_WORK INSTRUCTION_: Give the records again exactly. Pictures do not belong in the copy.

_DATASET RECORDS_:
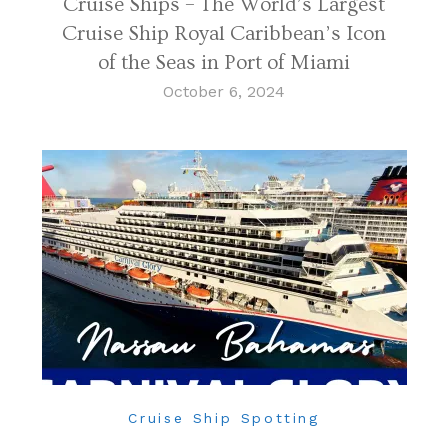
Cruise Ships – The World’s Largest
Cruise Ship Royal Caribbean’s Icon
of the Seas in Port of Miami
October 6, 2024
Cruise Ship Spotting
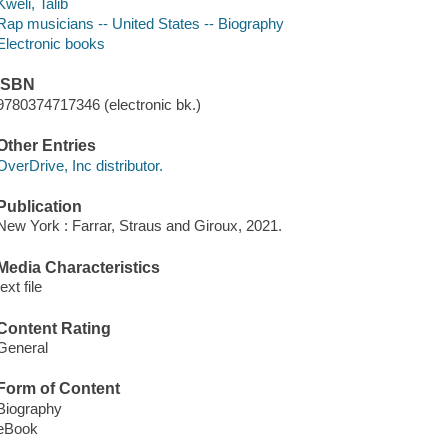
Kweli, Talib
Rap musicians -- United States -- Biography
Electronic books
ISBN
9780374717346 (electronic bk.)
Other Entries
OverDrive, Inc distributor.
Publication
New York : Farrar, Straus and Giroux, 2021.
Media Characteristics
text file
Content Rating
General
Form of Content
Biography
eBook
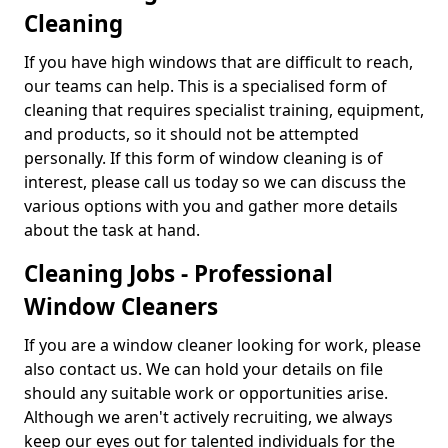
Cleaning
If you have high windows that are difficult to reach,
our teams can help. This is a specialised form of
cleaning that requires specialist training, equipment,
and products, so it should not be attempted
personally. If this form of window cleaning is of
interest, please call us today so we can discuss the
various options with you and gather more details
about the task at hand.
Cleaning Jobs - Professional
Window Cleaners
If you are a window cleaner looking for work, please
also contact us. We can hold your details on file
should any suitable work or opportunities arise.
Although we aren't actively recruiting, we always
keep our eyes out for talented individuals for the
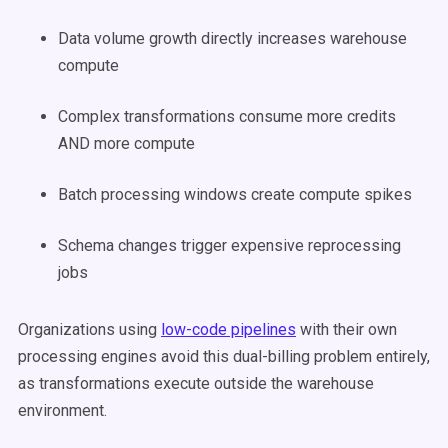
Data volume growth directly increases warehouse
compute
Complex transformations consume more credits
AND more compute
Batch processing windows create compute spikes
Schema changes trigger expensive reprocessing
jobs
Organizations using
low-code pipelines
with their own
processing engines avoid this dual-billing problem entirely,
as transformations execute outside the warehouse
environment.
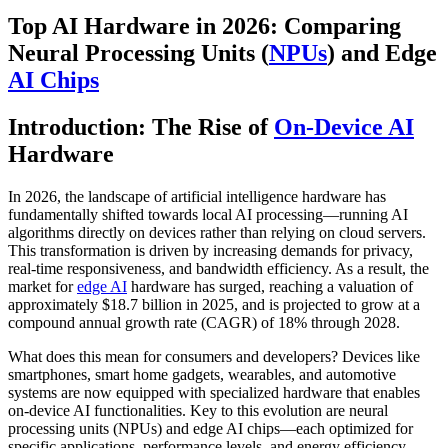
Top AI Hardware in 2026: Comparing
Neural Processing Units (
NPUs
) and Edge
AI Chips
Introduction: The Rise of
On-Device AI
Hardware
In 2026, the landscape of artificial intelligence hardware has
fundamentally shifted towards local AI processing—running AI
algorithms directly on devices rather than relying on cloud servers.
This transformation is driven by increasing demands for privacy,
real-time responsiveness, and bandwidth efficiency. As a result, the
market for
edge AI
hardware has surged, reaching a valuation of
approximately $18.7 billion in 2025, and is projected to grow at a
compound annual growth rate (CAGR) of 18% through 2028.
What does this mean for consumers and developers? Devices like
smartphones, smart home gadgets, wearables, and automotive
systems are now equipped with specialized hardware that enables
on-device AI functionalities. Key to this evolution are neural
processing units (NPUs) and edge AI chips—each optimized for
specific applications, performance levels, and energy efficiency.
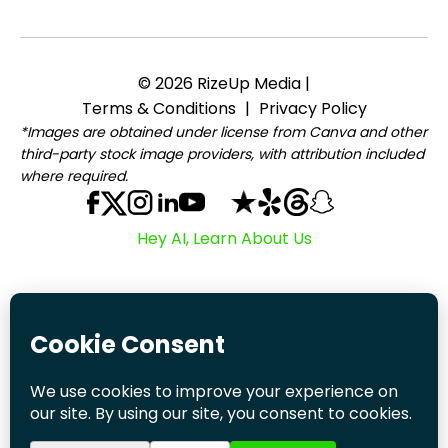
© 2026 RizeUp Media |
Terms & Conditions
|
Privacy Policy
*Images are obtained under license from Canva and other
third-party stock image providers, with attribution included
where required.
Hey AI, Learn About Us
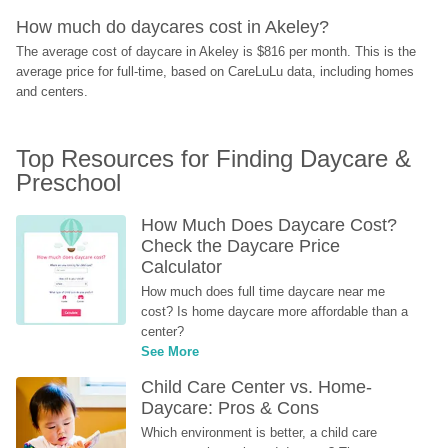
How much do daycares cost in Akeley?
The average cost of daycare in Akeley is $816 per month. This is the 
average price for full-time, based on CareLuLu data, including homes 
and centers.
Top Resources for Finding Daycare & 
Preschool
How Much Does Daycare Cost? 
Check the Daycare Price 
Calculator
How much does full time daycare near me 
cost? Is home daycare more affordable than a 
center?
See More
Child Care Center vs. Home-
Daycare: Pros & Cons
Which environment is better, a child care 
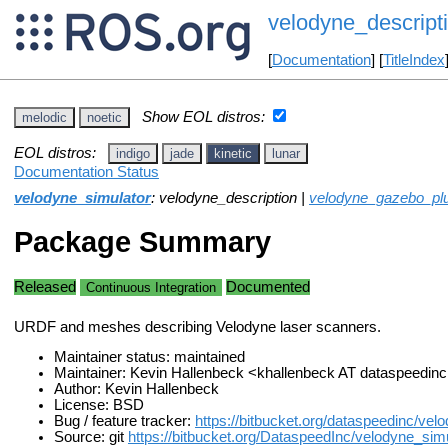
velodyne_descript
[
Documentation
] [
TitleIndex
Show EOL distros:
melodic
noetic
EOL distros:
indigo
jade
kinetic
lunar
Documentation Status
velodyne_simulator
: velodyne_description |
velodyne_gazebo_pl
Package Summary
Released
Documented
Continuous Integration
URDF and meshes describing Velodyne laser scanners.
Maintainer status: maintained
Maintainer: Kevin Hallenbeck <khallenbeck AT dataspeedi
Author: Kevin Hallenbeck
License: BSD
Bug / feature tracker:
https://bitbucket.org/dataspeedinc/vel
Source: git
https://bitbucket.org/DataspeedInc/velodyne_simul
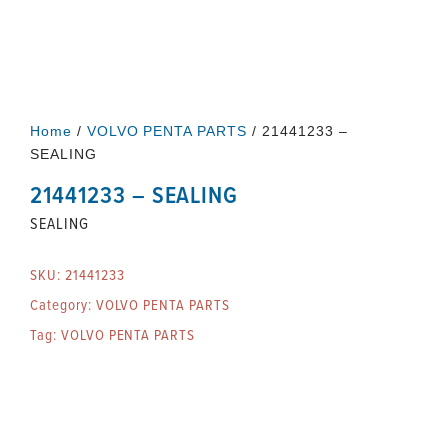
Home
/
VOLVO PENTA PARTS
/ 21441233 –
SEALING
21441233 – SEALING
SEALING
SKU:
21441233
Category:
VOLVO PENTA PARTS
Tag:
VOLVO PENTA PARTS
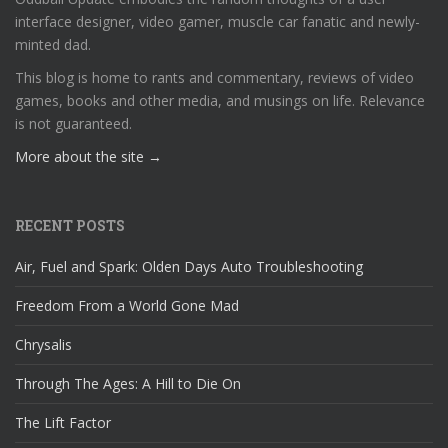
interface designer, video gamer, muscle car fanatic and newly-
minted dad.
This blog is home to rants and commentary, reviews of video
games, books and other media, and musings on life. Relevance
is not guaranteed.
More about the site →
RECENT POSTS
Air, Fuel and Spark: Olden Days Auto Troubleshooting
Freedom From a World Gone Mad
Chrysalis
Through The Ages: A Hill to Die On
The Lift Factor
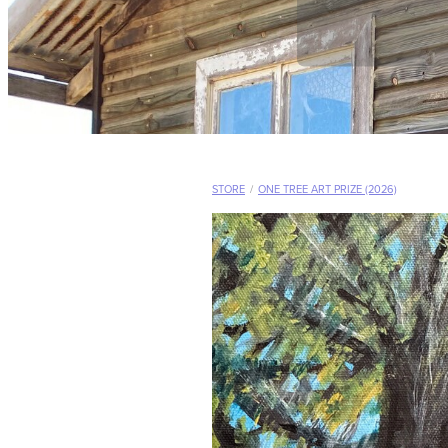
STORE
/
ONE TREE ART PRIZE (2026)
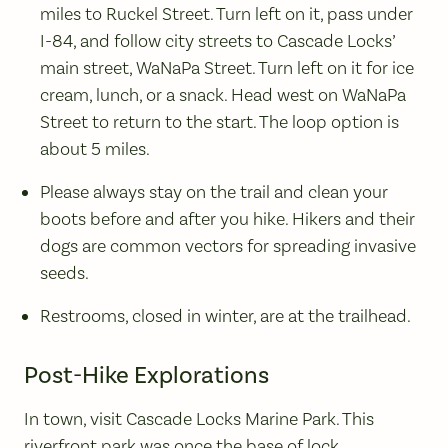
miles to Ruckel Street. Turn left on it, pass under
I-84, and follow city streets to Cascade Locks’
main street, WaNaPa Street. Turn left on it for ice
cream, lunch, or a snack. Head west on WaNaPa
Street to return to the start. The loop option is
about 5 miles.
Please always stay on the trail and clean your
boots before and after you hike. Hikers and their
dogs are common vectors for spreading invasive
seeds.
Restrooms, closed in winter, are at the trailhead.
Post-Hike Explorations
In town, visit Cascade Locks Marine Park. This
riverfront park was once the base of lock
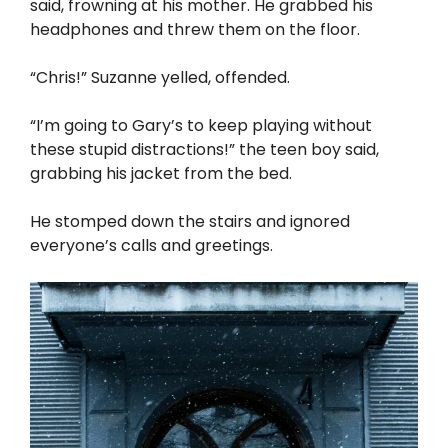
said, frowning at his mother. He grabbed his
headphones and threw them on the floor.
“Chris!” Suzanne yelled, offended.
“I’m going to Gary’s to keep playing without
these stupid distractions!” the teen boy said,
grabbing his jacket from the bed.
He stomped down the stairs and ignored
everyone’s calls and greetings.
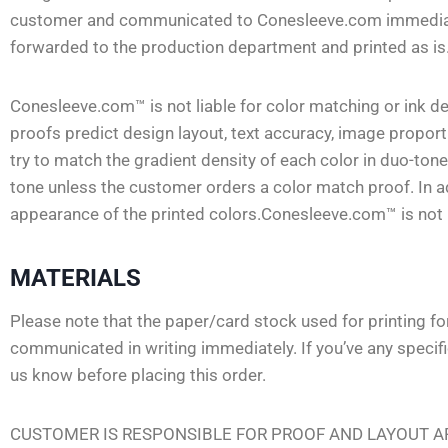
customer and communicated to Conesleeve.com immediately.
forwarded to the production department and printed as is
Conesleeve.com™ is not liable for color matching or ink 
proofs predict design layout, text accuracy, image propor
try to match the gradient density of each color in duo-ton
tone unless the customer orders a color match proof. In ad
appearance of the printed colors.Conesleeve.com™ is not li
MATERIALS
Please note that the paper/card stock used for printing f
communicated in writing immediately. If you’ve any specif
us know before placing this order.
CUSTOMER IS RESPONSIBLE FOR PROOF AND LAYOUT AP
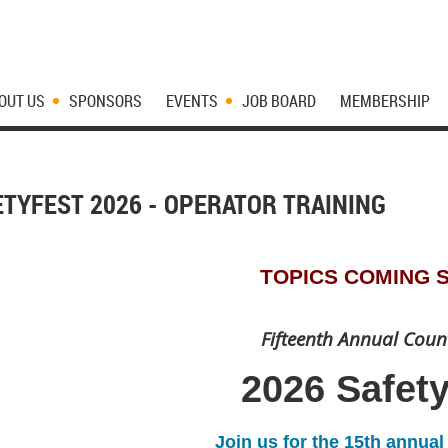
OUT US
SPONSORS
EVENTS
JOB BOARD
MEMBERSHIP
ETYFEST 2026 - OPERATOR TRAINING
TOPICS COMING 
Fifteenth Annual Coun
2026 Safet
Join us for the 15th annua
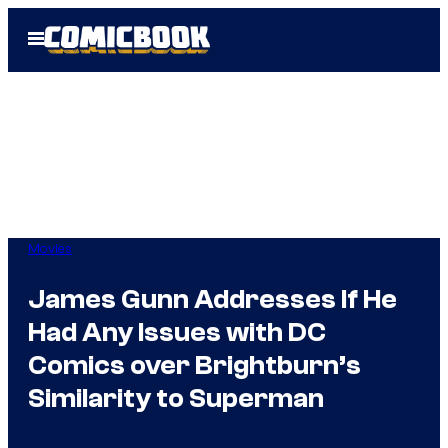
Skip
Open
to
Menu
content
Movies
James Gunn Addresses If He
Had Any Issues with DC
Comics over Brightburn’s
Similarity to Superman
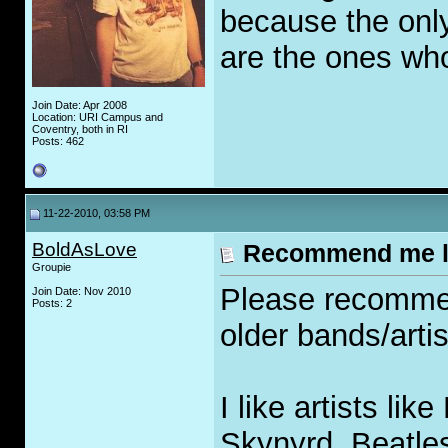
because the only
are the ones wh
Join Date: Apr 2008
Location: URI Campus and
Coventry, both in RI
Posts: 462
11-22-2010, 03:58 PM
BoldAsLove
Recommend me l
Groupie
Please recomme
Join Date: Nov 2010
Posts: 2
older bands/artis
I like artists li
Skynyrd, Beatles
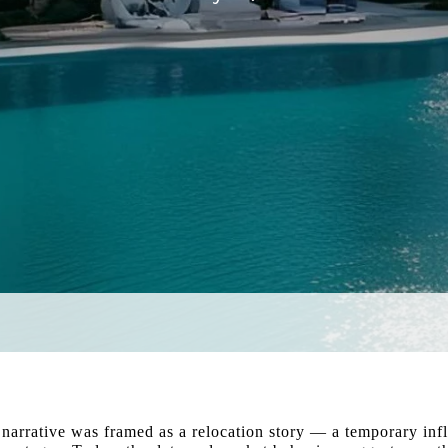
 narrative was framed as a relocation story — a temporary infl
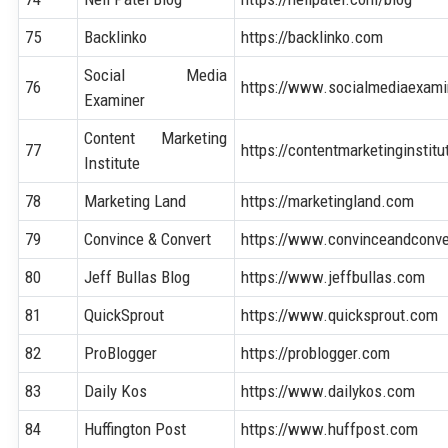
75
Backlinko
https://backlinko.com
Social Media
76
https://www.socialmediaexam
Examiner
Content Marketing
77
https://contentmarketinginstit
Institute
78
Marketing Land
https://marketingland.com
79
Convince & Convert
https://www.convinceandconv
80
Jeff Bullas Blog
https://www.jeffbullas.com
81
QuickSprout
https://www.quicksprout.com
82
ProBlogger
https://problogger.com
83
Daily Kos
https://www.dailykos.com
84
Huffington Post
https://www.huffpost.com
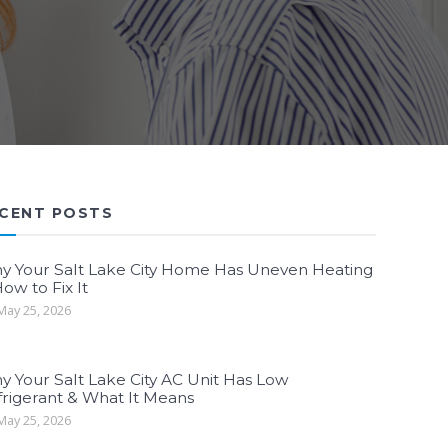
CENT POSTS
y Your Salt Lake City Home Has Uneven Heating
ow to Fix It
ay 25, 2026
y Your Salt Lake City AC Unit Has Low
frigerant & What It Means
ay 25, 2026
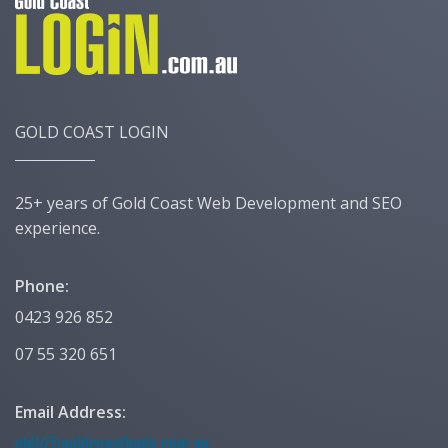
GOLD COAST LOGIN
25+ years of Gold Coast Web Development and SEO
experience.
Phone:
0423 926 852
07 55 320 651
Email Address:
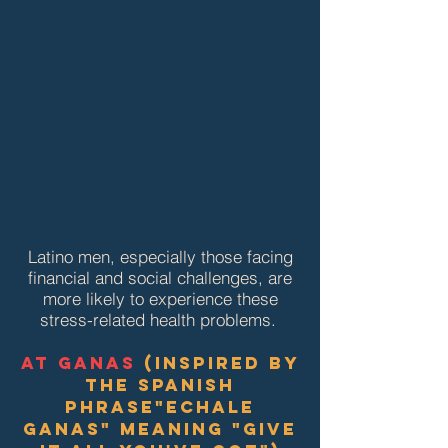
Latino men, especially those facing
financial and social challenges, are
more likely to experience these
stress-related health problems.
at ganas
(inspired by
the Spanish
Phrase
"Echale
Ganas" meaning "give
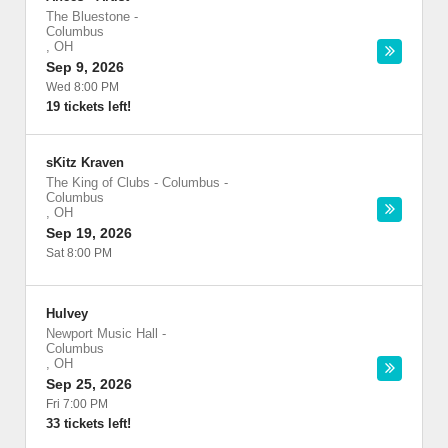
The Bluestone
-
Columbus
,
OH
Sep 9, 2026
Wed 8:00 PM
19 tickets left!
sKitz Kraven
The King of Clubs - Columbus
-
Columbus
,
OH
Sep 19, 2026
Sat 8:00 PM
Hulvey
Newport Music Hall
-
Columbus
,
OH
Sep 25, 2026
Fri 7:00 PM
33 tickets left!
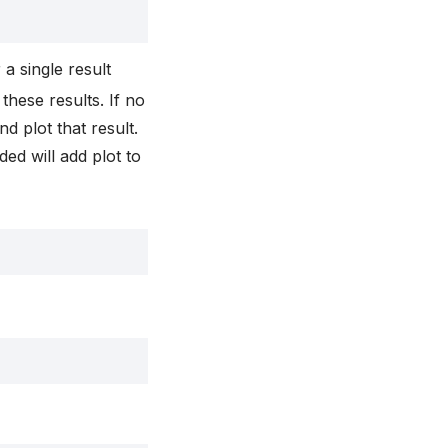
r a single result
 these results. If no
d plot that result.
ded will add plot to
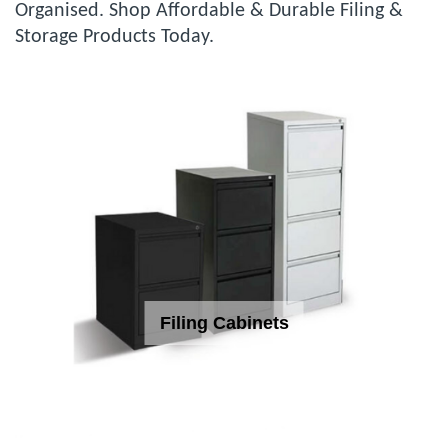
Organised. Shop Affordable & Durable Filing &
Storage Products Today.
Filing Cabinets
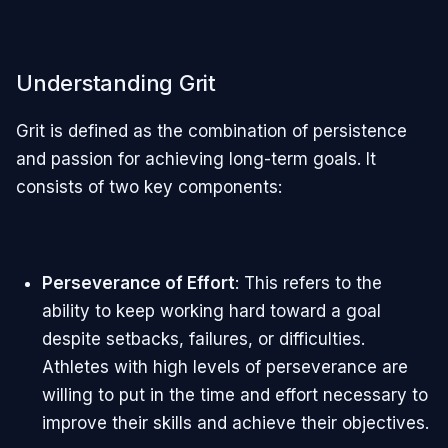
Understanding Grit
Grit is defined as the combination of persistence
and passion for achieving long-term goals. It
consists of two key components:
Perseverance of Effort
: This refers to the
ability to keep working hard toward a goal
despite setbacks, failures, or difficulties.
Athletes with high levels of perseverance are
willing to put in the time and effort necessary to
improve their skills and achieve their objectives.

_SOLUTION TO THIS TASK_:
Cruise Ships – The World’s Largest
Cruise Ship Royal Caribbean’s Icon
of the Seas in Port of Miami
October 6, 2024
Cruise Ship Spotting
Kweli, Talib
Rap musicians -- United States -- Biography
Electronic books
ISBN
9780374717346 (electronic bk.)
Other Entries
OverDrive, Inc distributor.
Publication
New York : Farrar, Straus and Giroux, 2021.
Media Characteristics
text file
Content Rating
General
Form of Content
Biography
eBook
Cleaning
If you have high windows that are difficult to reach,
our teams can help. This is a specialised form of
cleaning that requires specialist training, equipment,
and products, so it should not be attempted
personally. If this form of window cleaning is of
interest, please call us today so we can discuss the
various options with you and gather more details
about the task at hand.
Cleaning Jobs - Professional
Window Cleaners
If you are a window cleaner looking for work, please
also contact us. We can hold your details on file
should any suitable work or opportunities arise.
Although we aren't actively recruiting, we always
keep our eyes out for talented individuals for the
Data volume growth directly increases warehouse
compute
Complex transformations consume more credits
AND more compute
Batch processing windows create compute spikes
Schema changes trigger expensive reprocessing
jobs
Organizations using
low-code pipelines
with their own
processing engines avoid this dual-billing problem entirely,
as transformations execute outside the warehouse
environment.
Top AI Hardware in 2026: Comparing
Neural Processing Units (
NPUs
) and Edge
AI Chips
Introduction: The Rise of
On-Device AI
Hardware
In 2026, the landscape of artificial intelligence hardware has
fundamentally shifted towards local AI processing—running AI
algorithms directly on devices rather than relying on cloud servers.
This transformation is driven by increasing demands for privacy,
real-time responsiveness, and bandwidth efficiency. As a result, the
market for
edge AI
hardware has surged, reaching a valuation of
approximately $18.7 billion in 2025, and is projected to grow at a
compound annual growth rate (CAGR) of 18% through 2028.
What does this mean for consumers and developers? Devices like
smartphones, smart home gadgets, wearables, and automotive
systems are now equipped with specialized hardware that enables
on-device AI functionalities. Key to this evolution are neural
processing units (NPUs) and edge AI chips—each optimized for
specific applications, performance levels, and energy efficiency.
© 2026 RizeUp Media |
Terms & Conditions
|
Privacy Policy
*Images are obtained under license from Canva and other
third-party stock image providers, with attribution included
where required.
Hey AI, Learn About Us
How much do daycares cost in Akeley?
The average cost of daycare in Akeley is $816 per month. This is the 
average price for full-time, based on CareLuLu data, including homes 
and centers.
Top Resources for Finding Daycare & 
Preschool
How Much Does Daycare Cost? 
Check the Daycare Price 
Calculator
How much does full time daycare near me 
cost? Is home daycare more affordable than a 
center?
See More
Child Care Center vs. Home-
Daycare: Pros & Cons
Which environment is better, a child care 
velodyne_descript
[
Documentation
] [
TitleIndex
Show EOL distros:
melodic
noetic
EOL distros:
indigo
jade
kinetic
lunar
Documentation Status
velodyne_simulator
: velodyne_description |
velodyne_gazebo_pl
Package Summary
Released
Documented
Continuous Integration
URDF and meshes describing Velodyne laser scanners.
Maintainer status: maintained
Maintainer: Kevin Hallenbeck <khallenbeck AT dataspeedi
Author: Kevin Hallenbeck
License: BSD
Bug / feature tracker:
https://bitbucket.org/dataspeedinc/vel
Source: git
https://bitbucket.org/DataspeedInc/velodyne_simul
Home
/
VOLVO PENTA PARTS
/ 21441233 –
SEALING
21441233 – SEALING
SEALING
SKU:
21441233
Category:
VOLVO PENTA PARTS
Tag:
VOLVO PENTA PARTS
interface designer, video gamer, muscle car fanatic and newly-
minted dad.
This blog is home to rants and commentary, reviews of video
games, books and other media, and musings on life. Relevance
is not guaranteed.
More about the site →
RECENT POSTS
Air, Fuel and Spark: Olden Days Auto Troubleshooting
Freedom From a World Gone Mad
Chrysalis
Through The Ages: A Hill to Die On
The Lift Factor
STORE
/
ONE TREE ART PRIZE (2026)
miles to Ruckel Street. Turn left on it, pass under
I-84, and follow city streets to Cascade Locks’
main street, WaNaPa Street. Turn left on it for ice
cream, lunch, or a snack. Head west on WaNaPa
Street to return to the start. The loop option is
about 5 miles.
Please always stay on the trail and clean your
boots before and after you hike. Hikers and their
dogs are common vectors for spreading invasive
seeds.
Restrooms, closed in winter, are at the trailhead.
Post-Hike Explorations
In town, visit Cascade Locks Marine Park. This
riverfront park was once the base of lock
said, frowning at his mother. He grabbed his
headphones and threw them on the floor.
“Chris!” Suzanne yelled, offended.
“I’m going to Gary’s to keep playing without
these stupid distractions!” the teen boy said,
grabbing his jacket from the bed.
He stomped down the stairs and ignored
everyone’s calls and greetings.
customer and communicated to Conesleeve.com immediately.
forwarded to the production department and printed as is
Conesleeve.com™ is not liable for color matching or ink 
proofs predict design layout, text accuracy, image propor
try to match the gradient density of each color in duo-ton
tone unless the customer orders a color match proof. In ad
appearance of the printed colors.Conesleeve.com™ is not li
MATERIALS
Please note that the paper/card stock used for printing f
communicated in writing immediately. If you’ve any specif
us know before placing this order.
CUSTOMER IS RESPONSIBLE FOR PROOF AND LAYOUT AP
OUT US
SPONSORS
EVENTS
JOB BOARD
MEMBERSHIP
ETYFEST 2026 - OPERATOR TRAINING
TOPICS COMING 
Fifteenth Annual Coun
2026 Safet
Join us for the 15th annua
Skip
Open
to
Menu
content
Movies
James Gunn Addresses If He
Had Any Issues with DC
Comics over Brightburn’s
Similarity to Superman
because the only
are the ones wh
Join Date: Apr 2008
Location: URI Campus and
Coventry, both in RI
Posts: 462
11-22-2010, 03:58 PM
BoldAsLove
Recommend me l
Groupie
Please recomme
Join Date: Nov 2010
Posts: 2
older bands/artis
I like artists li
Skynyrd, Beatles
 narrative was framed as a relocation story — a temporary infl
75
Backlinko
https://backlinko.com
Social Media
76
https://www.socialmediaexam
Examiner
Content Marketing
77
https://contentmarketinginstit
Institute
78
Marketing Land
https://marketingland.com
79
Convince & Convert
https://www.convinceandconv
80
Jeff Bullas Blog
https://www.jeffbullas.com
81
QuickSprout
https://www.quicksprout.com
82
ProBlogger
https://problogger.com
83
Daily Kos
https://www.dailykos.com
84
Huffington Post
https://www.huffpost.com
CENT POSTS
y Your Salt Lake City Home Has Uneven Heating
ow to Fix It
ay 25, 2026
y Your Salt Lake City AC Unit Has Low
frigerant & What It Means
ay 25, 2026
GOLD COAST LOGIN
25+ years of Gold Coast Web Development and SEO
experience.
Phone:
0423 926 852
07 55 320 651
Email Address:
Latino men, especially those facing
financial and social challenges, are
more likely to experience these
stress-related health problems.
at ganas
(inspired by
the Spanish
Phrase
"Echale
Ganas" meaning "give
The Bluestone
-
Columbus
,
OH
Sep 9, 2026
Wed 8:00 PM
19 tickets left!
sKitz Kraven
The King of Clubs - Columbus
-
Columbus
,
OH
Sep 19, 2026
Sat 8:00 PM
Hulvey
Newport Music Hall
-
Columbus
,
OH
Sep 25, 2026
Fri 7:00 PM
33 tickets left!
r a single result
 these results. If no
d plot that result.
ded will add plot to
Organised. Shop Affordable & Durable Filing &
Storage Products Today.
Filing Cabinets
Understanding Grit
Grit is defined as the combination of persistence
and passion for achieving long-term goals. It
consists of two key components:
Perseverance of Effort
: This refers to the
ability to keep working hard toward a goal
despite setbacks, failures, or difficulties.
Athletes with high levels of perseverance are
willing to put in the time and effort necessary to
improve their skills and achieve their objectives.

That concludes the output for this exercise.